** Try it **
Print the lines in the listing below that fall between the line with "Online Senin-Minggu (08:00 – 22:00) WIB" and the line with "email : dreamholidays.co.id@gmail.com", those two lines included, exactly as they stand and with nothing else.

** Information provided **
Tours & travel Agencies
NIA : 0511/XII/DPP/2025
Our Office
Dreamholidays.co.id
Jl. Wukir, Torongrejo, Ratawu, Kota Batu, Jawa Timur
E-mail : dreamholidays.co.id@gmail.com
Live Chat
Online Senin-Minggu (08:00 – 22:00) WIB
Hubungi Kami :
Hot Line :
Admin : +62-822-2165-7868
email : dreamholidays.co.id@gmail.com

==

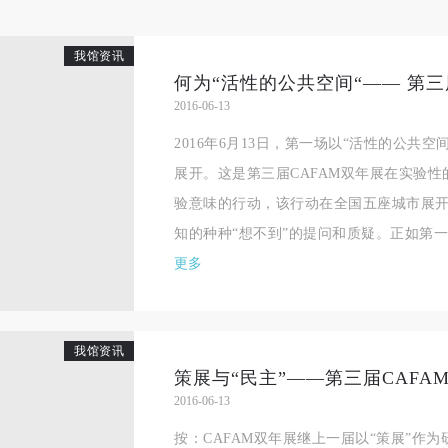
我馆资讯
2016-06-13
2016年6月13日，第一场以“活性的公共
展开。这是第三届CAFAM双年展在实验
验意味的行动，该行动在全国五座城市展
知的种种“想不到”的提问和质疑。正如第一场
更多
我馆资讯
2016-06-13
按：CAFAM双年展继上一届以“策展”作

** The answer **
Online Senin-Minggu (08:00 – 22:00) WIB
Hubungi Kami :
Hot Line :
Admin : +62-822-2165-7868
email : dreamholidays.co.id@gmail.com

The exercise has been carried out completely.